Rimborso APE volontario: cos’è e come funziona

Il Rimborso dell’APE Volontario si applica a tutti coloro che ne hanno fatto richiesta e scatta non appena il lavoratore raggiunge l’età pensionabile.

L’APE Volontario è un anticipo finanziario a garanzia pensionistica. In poche parole il richiedente riceverà un assegno mensile già prima di arrivare alla pensione. Poi, una volta raggiunta l’età pensionabile, il contribuente comincerà a rimborsare l’assegno mensile ricevuto. 

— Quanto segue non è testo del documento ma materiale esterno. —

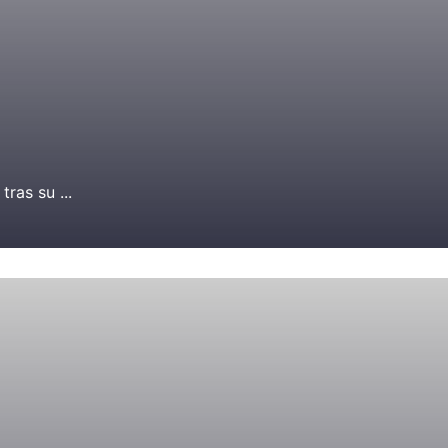
tras su ...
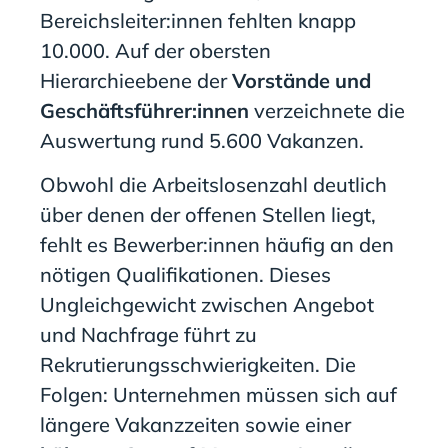
Bereichsleiter:innen fehlten knapp
10.000. Auf der obersten
Hierarchieebene der
Vorstände und
Geschäftsführer:innen
verzeichnete die
Auswertung rund 5.600 Vakanzen.
Obwohl die Arbeitslosenzahl deutlich
über denen der offenen Stellen liegt,
fehlt es Bewerber:innen häufig an den
nötigen Qualifikationen. Dieses
Ungleichgewicht zwischen Angebot
und Nachfrage führt zu
Rekrutierungsschwierigkeiten. Die
Folgen: Unternehmen müssen sich auf
längere Vakanzzeiten sowie einer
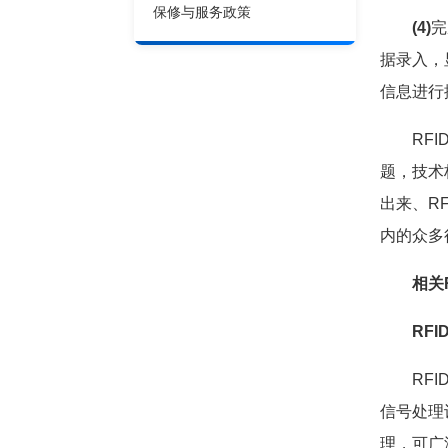
保修与服务政策
(4)
完
据录入，
信息进行
RFID
题，技术
出来、R
内的众多
相关
RFID
RFID
信号处理
理，可广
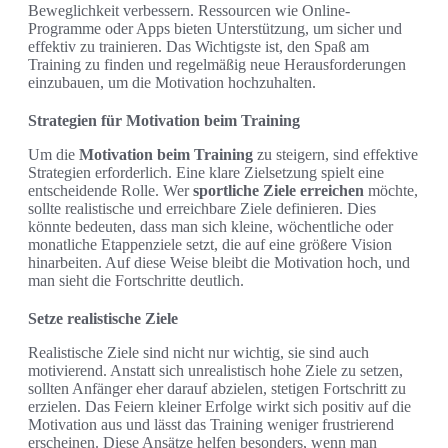
Beweglichkeit verbessern. Ressourcen wie Online-
Programme oder Apps bieten Unterstützung, um sicher und
effektiv zu trainieren. Das Wichtigste ist, den Spaß am
Training zu finden und regelmäßig neue Herausforderungen
einzubauen, um die Motivation hochzuhalten.
Strategien für Motivation beim Training
Um die
Motivation beim Training
zu steigern, sind effektive
Strategien erforderlich. Eine klare Zielsetzung spielt eine
entscheidende Rolle. Wer
sportliche Ziele erreichen
möchte,
sollte realistische und erreichbare Ziele definieren. Dies
könnte bedeuten, dass man sich kleine, wöchentliche oder
monatliche Etappenziele setzt, die auf eine größere Vision
hinarbeiten. Auf diese Weise bleibt die Motivation hoch, und
man sieht die Fortschritte deutlich.
Setze realistische Ziele
Realistische Ziele sind nicht nur wichtig, sie sind auch
motivierend. Anstatt sich unrealistisch hohe Ziele zu setzen,
sollten Anfänger eher darauf abzielen, stetigen Fortschritt zu
erzielen. Das Feiern kleiner Erfolge wirkt sich positiv auf die
Motivation aus und lässt das Training weniger frustrierend
erscheinen. Diese Ansätze helfen besonders, wenn man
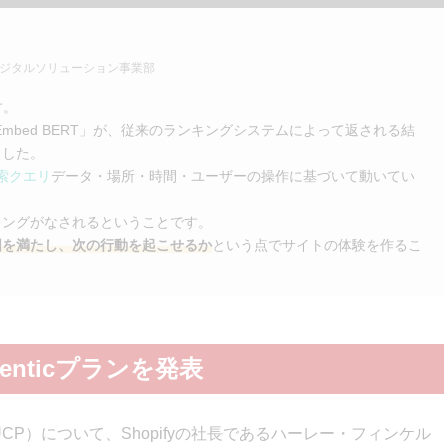
 デジタルソリューション事業部
す。
mbed BERT」が、従来のランキングシステムによって返される結
ました。
索クエリ
データ・場所・時間・ユーザーの操作に基づいて動いてい
キングがなされるということです。
図を満たし、次の行動を起こせるか
という点でサイトの体験を作るこ
genticプランを発表
UCP）について、Shopifyの社長であるハーレー・フィンケル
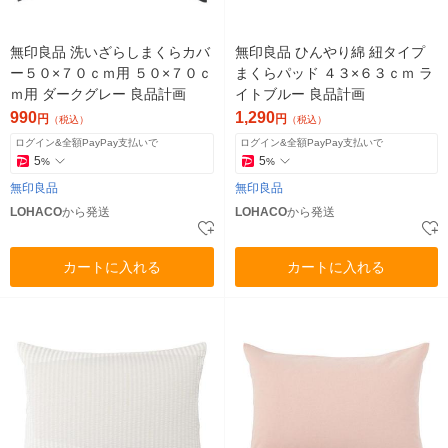
無印良品 洗いざらしまくらカバ
無印良品 ひんやり綿 紐タイプ
ー５０×７０ｃｍ用 ５０×７０ｃ
まくらパッド ４３×６３ｃｍ ラ
ｍ用 ダークグレー 良品計画
イトブルー 良品計画
990
1,290
円
円
（税込）
（税込）
ログイン&全額PayPay支払いで
ログイン&全額PayPay支払いで
5
5
%
%
無印良品
無印良品
LOHACO
から発送
LOHACO
から発送
カートに入れる
カートに入れる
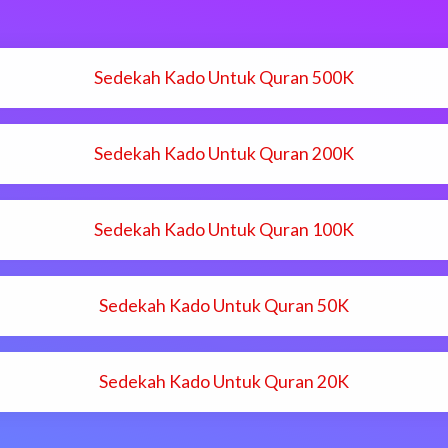
Sedekah Kado Untuk Quran 500K
Sedekah Kado Untuk Quran 200K
Sedekah Kado Untuk Quran 100K
Sedekah Kado Untuk Quran 50K
Sedekah Kado Untuk Quran 20K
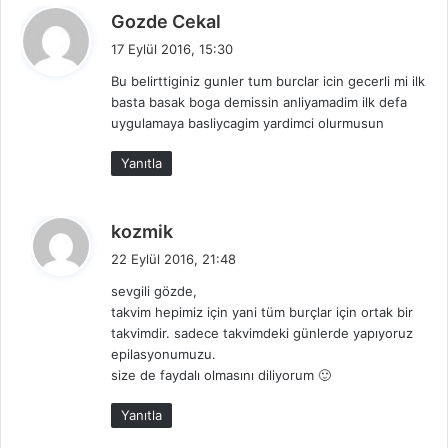
d
Gozde Cekal
e
17 Eylül 2016, 15:30
d
Bu belirttiginiz gunler tum burclar icin gecerli mi ilk
i
basta basak boga demissin anliyamadim ilk defa
k
uygulamaya basliycagim yardimci olurmusun
i
:
Yanıtla
d
kozmik
e
22 Eylül 2016, 21:48
d
sevgili gözde,
i
takvim hepimiz için yani tüm burçlar için ortak bir
k
takvimdir. sadece takvimdeki günlerde yapıyoruz
i
epilasyonumuzu.
:
size de faydalı olmasını diliyorum 🙂
Yanıtla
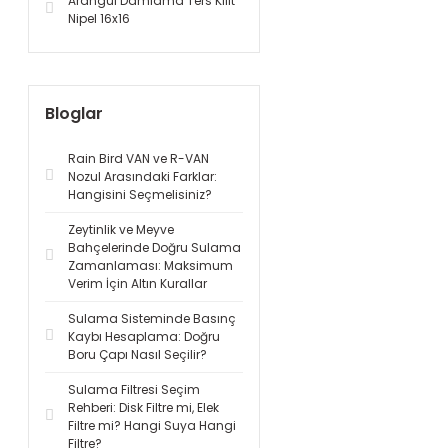
Arangül Damlama Ters Kilit
Nipel 16x16
Bloglar
Rain Bird VAN ve R-VAN
Nozul Arasındaki Farklar:
Hangisini Seçmelisiniz?
Zeytinlik ve Meyve
Bahçelerinde Doğru Sulama
Zamanlaması: Maksimum
Verim İçin Altın Kurallar
Sulama Sisteminde Basınç
Kaybı Hesaplama: Doğru
Boru Çapı Nasıl Seçilir?
Sulama Filtresi Seçim
Rehberi: Disk Filtre mi, Elek
Filtre mi? Hangi Suya Hangi
Filtre?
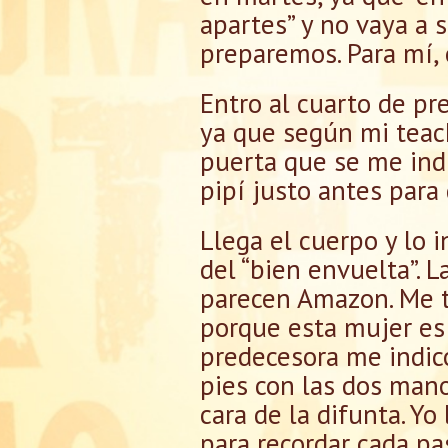
apartes” y no vaya a 
preparemos. Para mí,
Entro al cuarto de pr
ya que según mi teac
puerta que se me indi
pipí justo antes para
Llega el cuerpo y lo 
del “bien envuelta”. L
parecen Amazon. Me t
porque esta mujer es 
predecesora me indicó
pies con las dos mano
cara de la difunta. Y
para recordar cada pa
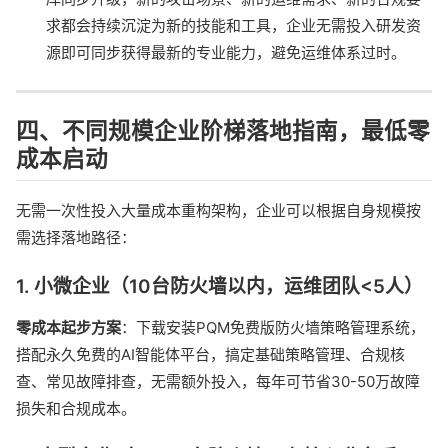
求都会持续沉淀为新的技能和工具，企业无需投入研发资
源即可同步获得最新的专业能力，避免运维体系过时。
四、不同规模企业阶梯落地指南，最低零
成本启动
无需一次性投入大量成本重构架构，企业可以根据自身规模按
需选择落地路径：
1. 小微企业（10台防火墙以内，运维团队<5人）
零成本起步方案
：下载安装PQM免费版防火墙策略管理系统，
搭配永久免费的AI智能体平台，搞定基础策略管理、合规核
查、常见故障排查，无需额外投入，每年可节省30-50万故障
损失和合规成本。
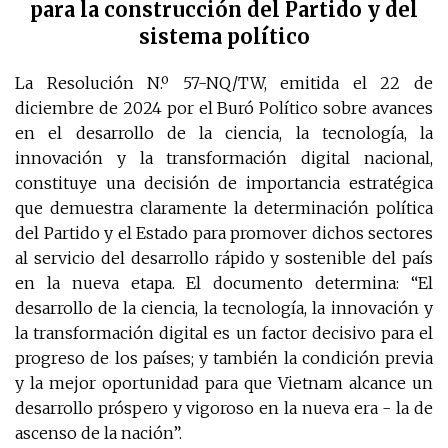
para la construcción del Partido y del
sistema político
La Resolución N.º 57-NQ/TW, emitida el 22 de
diciembre de 2024 por el Buró Político sobre avances
en el desarrollo de la ciencia, la tecnología, la
innovación y la transformación digital nacional,
constituye una decisión de importancia estratégica
que demuestra claramente la determinación política
del Partido y el Estado para promover dichos sectores
al servicio del desarrollo rápido y sostenible del país
en la nueva etapa. El documento determina: “El
desarrollo de la ciencia, la tecnología, la innovación y
la transformación digital es un factor decisivo para el
progreso de los países; y también la condición previa
y la mejor oportunidad para que Vietnam alcance un
desarrollo próspero y vigoroso en la nueva era - la de
ascenso de la nación”.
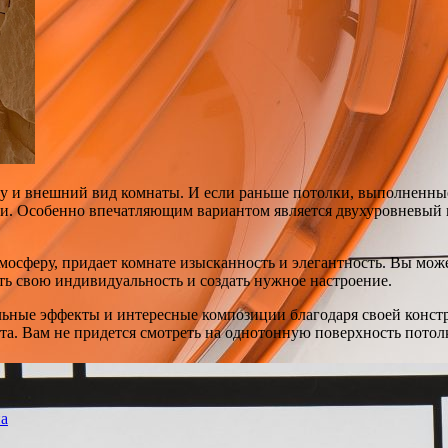
у и внешний вид комнаты. И если раньше потолки, выполненные
и. Особенно впечатляющим вариантом является двухуровневый п
мосферу, придает комнате изысканность и элегантность. Вы мож
ь свою индивидуальность и создать нужное настроение.
льные эффекты и интересные композиции благодаря своей конст
ета. Вам не придется смотреть на однотонную поверхность потол
на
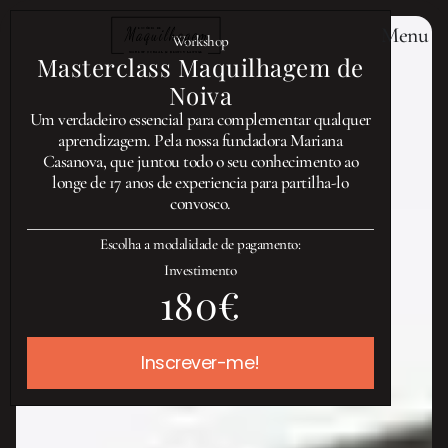
Menu
Workshop
Masterclass Maquilhagem de
Noiva
Um verdadeiro essencial para complementar qualquer
aprendizagem. Pela nossa fundadora Mariana
Casanova, que juntou todo o seu conhecimento ao
longe de 17 anos de experiencia para partilha-lo
convosco.
Escolha a modalidade de pagamento:
Investimento
180€
Inscrever-me!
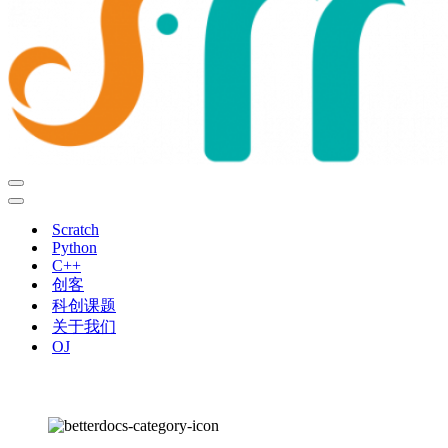
导
航
导
菜
航
Scratch
单
菜
Python
单
C++
创客
科创课题
关于我们
OJ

Le rate sono ventennali e verranno applicate direttamente sull’assegno previdenziale. In pratica l’importo verrà trattenuto direttamente sulla pensione.

Ecco come come funziona.

Rimborso Ape Volontario: come funziona

Il rimborso Ape Volontario si suddivide in 240 rate da pagare in 20 anni, ovvero 12 rate all’anno (una al mese). Dal pagamento della rata del rimborso viene esclusa la tredicesima, che invece verrà percepita integra. 

La prima rata partirà dal primo assegno che verserà l’INPS al pensionato, e la somma che verrà trattenuta potrà arrivare fino al 20% totale dell’assegno (quindi un quinto dello stipendio). Inoltre, verrà garantito il trattamento minimo stabilito dal Fondo Pensioni Lavoratori Indipendenti.

Sarà inoltre possibile estinguere anticipatamente il Rimborso Ape Volontario. 

Cosa succede se le rate non vengono pagate?

Se per qualsiasi motivo la pensione viene revocata o si registrano casi di incapienza, la rata mensile può essere recuperata dall’INPS attraverso altri trattamenti previdenziali che fanno capo sempre alla persona in questione. 

Il recupero delle somme dovuto si può applicare solamente su altri trattamenti previdenziali e non su quelli assistenziali. Oltretutto la trattenuta dovrà sempre rispettare la regola del quinto dello stipendio e del trattamento minimo.

Prima di arrivare a questo però, il pensionato avrà 180 giorni di tempo per regolarizzare la propria posizione.

Se il pensionato invece non ha altri trattamenti previdenziali in corso (e il debito supera quota 200 euro), l’INPS può decidere di recuperare le somme attraverso tutti gli strumenti di riscossione previsti dalle norme in vigore in casi di recupero crediti. 

Come funziona l’estinzione anticipata del debito?

Il lavoratore che ha diritto alla pensione ed ha usufruito dell’Ape Volontario può effettuare il rimborso anticipato. Questo può avvenire in un’unica soluzione o anche in più rate mensili (che ovviamente saranno più alte rispetto a quelle ventennali).

Possibile anche un’estinzione parziale, ovvero solo una buona parte del debito. In questo caso sarà la Banca stessa a comunicare all’INPS un nuovo piano di ammortamento per il lavoratore che ha effettuato parte del rimborso. 

Ma fate molta attenzione perché c’è un caso potreste mettervi da soli in difficoltà Si tratta di estinguere il proprio debito totale mentre l’APE è ancora in corso di erogazione. In questo caso l’INPS considererà la domanda di pensione di vecchiaia pressoché nulla, priva di effetto. 

Infatti ci teniamo a precisare che la domanda di APE Volontario va presentata insieme a quella inerente alla pensione di vecchiaia.